◆ What is required:
Please copy each line from the entries that contains the string "Einkaufswagen".

◆ Data to process:
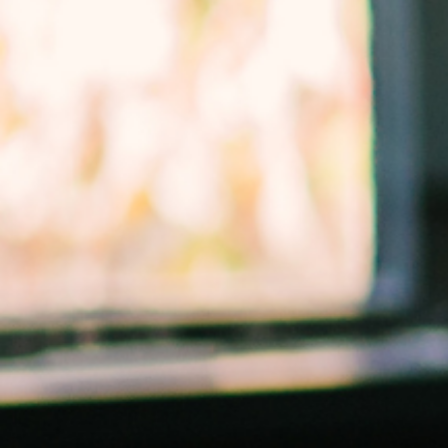
News &
Annou
Articl
Event
Contact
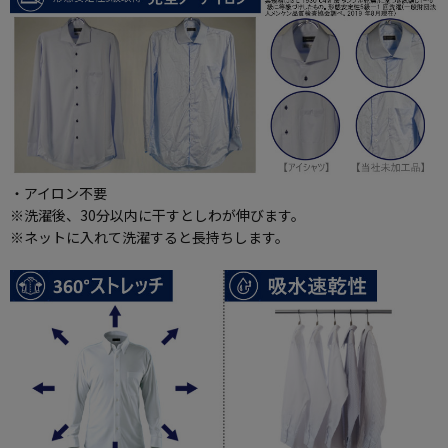
・アイロン不要
※洗濯後、30分以内に干すとしわが伸びます。
※ネットに入れて洗濯すると長持ちします。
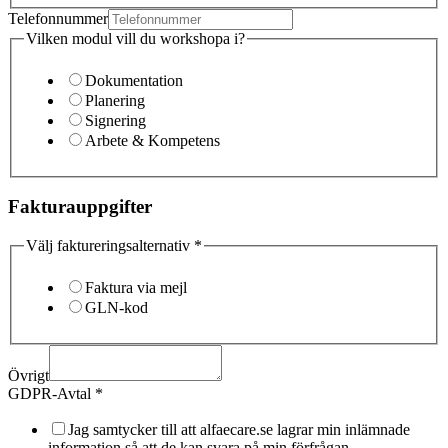
Telefonnummer
Vilken modul vill du workshopa i?
Dokumentation
Planering
Signering
Arbete & Kompetens
Fakturauppgifter
Välj faktureringsalternativ
*
Faktura via mejl
GLN-kod
Övrigt
GDPR-Avtal
*
Jag samtycker till att alfaecare.se lagrar min inlämnade
information så att de kan svara på min förfrågan.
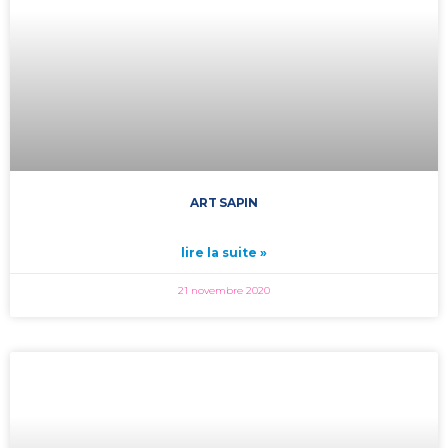
ART SAPIN
lire la suite »
21 novembre 2020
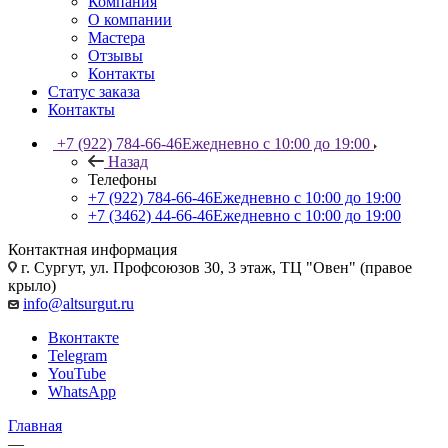
Компания
О компании
Мастера
Отзывы
Контакты
Статус заказа
Контакты
+7 (922) 784-66-46
Ежедневно с 10:00 до 19:00
Назад
Телефоны
+7 (922) 784-66-46
Ежедневно с 10:00 до 19:00
+7 (3462) 44-66-46
Ежедневно с 10:00 до 19:00
Контактная информация
г. Сургут, ул. Профсоюзов 30, 3 этаж, ТЦ "Овен" (правое
крыло)
info@altsurgut.ru
Вконтакте
Telegram
YouTube
WhatsApp
Главная
—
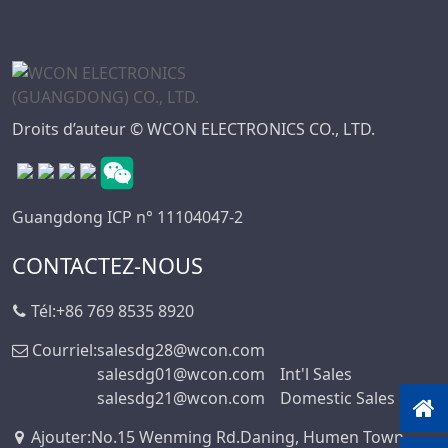
Série De
Connecteurs DIN
41612
Série Standard
Droits d’auteur © WCON ELECTRONICS CO., LTD.
Automobile
Série De
Connecteurs PSP
Guangdong ICP n° 11104047-2
Série De
Connecteurs
CONTACTEZ-NOUS
D’embase Femelle
Série De
Tél:
+86 769 8535 8920
Connecteurs D’en-
Tête À Broches
Courriel:
salesdg28@wcon.com
salesdg01@wcon.com
Int'l Sales
Série Étanche
salesdg21@wcon.com
Domestic Sales
Automobile
Série De
Ajouter
:
No.15 Wenming Rd.Daning, Humen Town,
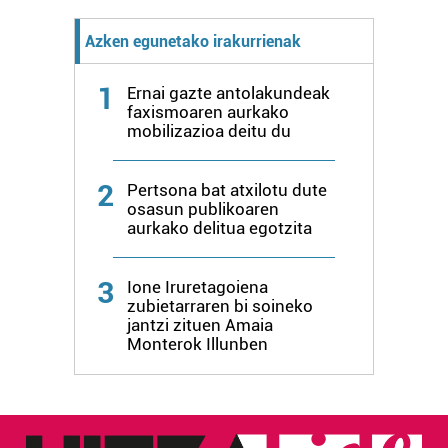
Azken egunetako irakurrienak
1
Ernai gazte antolakundeak
faxismoaren aurkako
mobilizazioa deitu du
2
Pertsona bat atxilotu dute
osasun publikoaren
aurkako delitua egotzita
3
Ione Iruretagoiena
zubietarraren bi soineko
jantzi zituen Amaia
Monterok Illunben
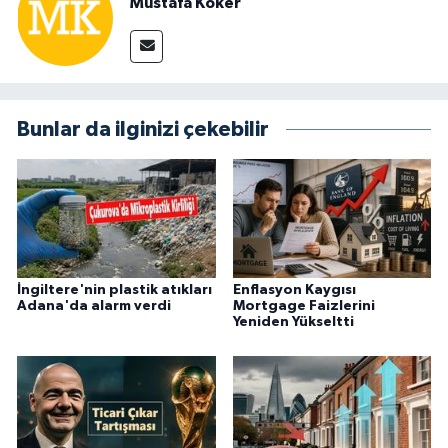
Mustafa Köker
Bunlar da ilginizi çekebilir
İngiltere'nin plastik atıkları
Enflasyon Kaygısı
Adana'da alarm verdi
Mortgage Faizlerini
Yeniden Yükseltti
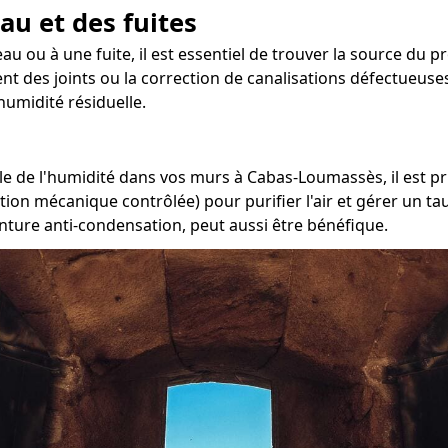
au et des fuites
eau ou à une fuite, il est essentiel de trouver la source du
t des joints ou la correction de canalisations défectueuses. 
umidité résiduelle.
e de l'humidité dans vos murs à Cabas-Loumassès, il est pri
ation mécanique contrôlée) pour purifier l'air et gérer un 
inture anti-condensation, peut aussi être bénéfique.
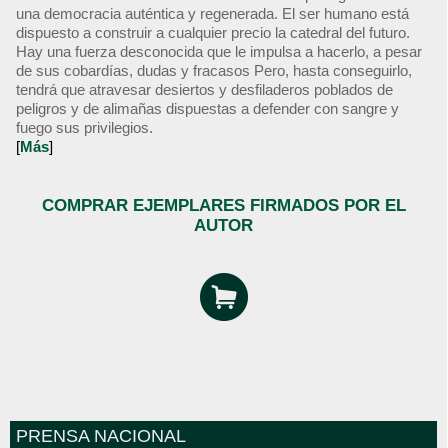
una democracia auténtica y regenerada. El ser humano está
dispuesto a construir a cualquier precio la catedral del futuro.
Hay una fuerza desconocida que le impulsa a hacerlo, a pesar
de sus cobardías, dudas y fracasos Pero, hasta conseguirlo,
tendrá que atravesar desiertos y desfiladeros poblados de
peligros y de alimañas dispuestas a defender con sangre y
fuego sus privilegios.
[
Más
]
COMPRAR EJEMPLARES FIRMADOS POR EL
AUTOR
PRENSA NACIONAL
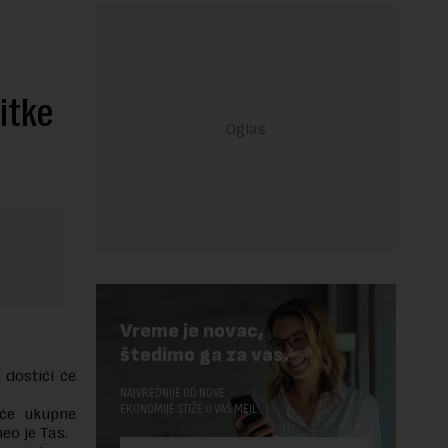
itke
Vreme je novac,
štedimo ga za vas.
 dostići će
NAJVREDNIJE OD NOVE
EKONOMIJE STIŽE U VAŠ MEJL.
 će ukupne
eo je Tas.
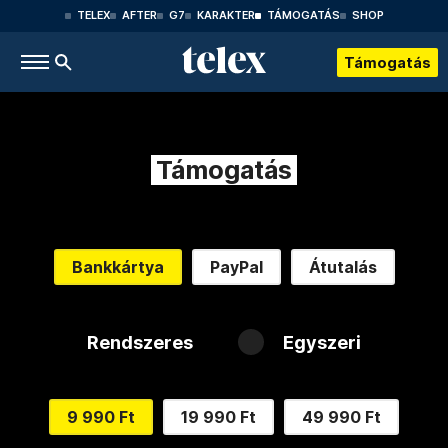
TELEX
AFTER
G7
KARAKTER
TÁMOGATÁS
SHOP
Támogatás
Támogatás
Bankkártya
PayPal
Átutalás
Rendszeres
Egyszeri
9 990 Ft
19 990 Ft
49 990 Ft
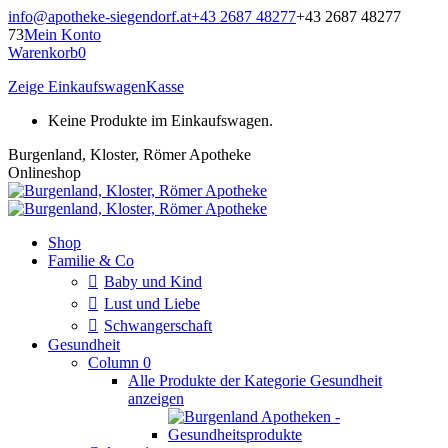
Zum
info@apotheke-siegendorf.at
+43 2687 48277
+43 2687 48277
Inhalt
73
Mein Konto
springen
Warenkorb
0
Zeige Einkaufswagen
Kasse
Keine Produkte im Einkaufswagen.
Burgenland, Kloster, Römer Apotheke
Onlineshop
Shop
Familie & Co
Baby und Kind
Lust und Liebe
Schwangerschaft
Gesundheit
Column 0
Alle Produkte der Kategorie Gesundheit
anzeigen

◆ Solution to the problem:
Zeige Einkaufswagen
Keine Produkte im Einkaufswagen.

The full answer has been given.